───── Task inputs ─────
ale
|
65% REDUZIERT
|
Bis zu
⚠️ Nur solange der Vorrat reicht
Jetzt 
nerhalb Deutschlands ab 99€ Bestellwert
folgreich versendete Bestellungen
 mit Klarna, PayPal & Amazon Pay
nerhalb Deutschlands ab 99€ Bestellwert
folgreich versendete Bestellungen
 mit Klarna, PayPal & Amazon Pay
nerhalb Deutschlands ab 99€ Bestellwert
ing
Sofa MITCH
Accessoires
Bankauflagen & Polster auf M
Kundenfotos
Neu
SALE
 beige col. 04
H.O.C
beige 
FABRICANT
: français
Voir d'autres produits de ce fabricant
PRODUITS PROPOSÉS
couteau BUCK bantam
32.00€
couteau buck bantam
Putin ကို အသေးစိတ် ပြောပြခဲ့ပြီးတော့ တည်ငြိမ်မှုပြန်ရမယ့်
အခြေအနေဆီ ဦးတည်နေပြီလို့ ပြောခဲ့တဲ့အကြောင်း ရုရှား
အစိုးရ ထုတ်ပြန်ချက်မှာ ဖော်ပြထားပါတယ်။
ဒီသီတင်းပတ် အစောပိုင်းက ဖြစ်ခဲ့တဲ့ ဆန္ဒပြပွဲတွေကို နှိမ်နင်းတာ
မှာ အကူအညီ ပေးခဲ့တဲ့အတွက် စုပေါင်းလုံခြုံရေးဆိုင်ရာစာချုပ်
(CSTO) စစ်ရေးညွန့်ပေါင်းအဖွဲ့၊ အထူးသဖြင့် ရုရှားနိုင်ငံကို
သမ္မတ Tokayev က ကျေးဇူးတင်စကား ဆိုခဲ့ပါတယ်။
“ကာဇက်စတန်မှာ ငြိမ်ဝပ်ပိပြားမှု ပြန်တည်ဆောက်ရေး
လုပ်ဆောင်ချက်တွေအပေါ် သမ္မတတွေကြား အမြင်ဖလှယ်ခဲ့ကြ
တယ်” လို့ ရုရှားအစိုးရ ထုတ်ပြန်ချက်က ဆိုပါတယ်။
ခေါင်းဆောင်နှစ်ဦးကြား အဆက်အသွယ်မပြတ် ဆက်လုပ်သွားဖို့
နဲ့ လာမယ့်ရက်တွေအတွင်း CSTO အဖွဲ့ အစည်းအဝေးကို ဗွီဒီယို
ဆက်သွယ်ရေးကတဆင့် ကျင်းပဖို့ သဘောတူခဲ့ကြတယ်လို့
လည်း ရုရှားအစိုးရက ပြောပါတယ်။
─────
Exercise: If a line in the data above includes the string "couteau", copy it.

Written response:
couteau BUCK bantam
couteau buck bantam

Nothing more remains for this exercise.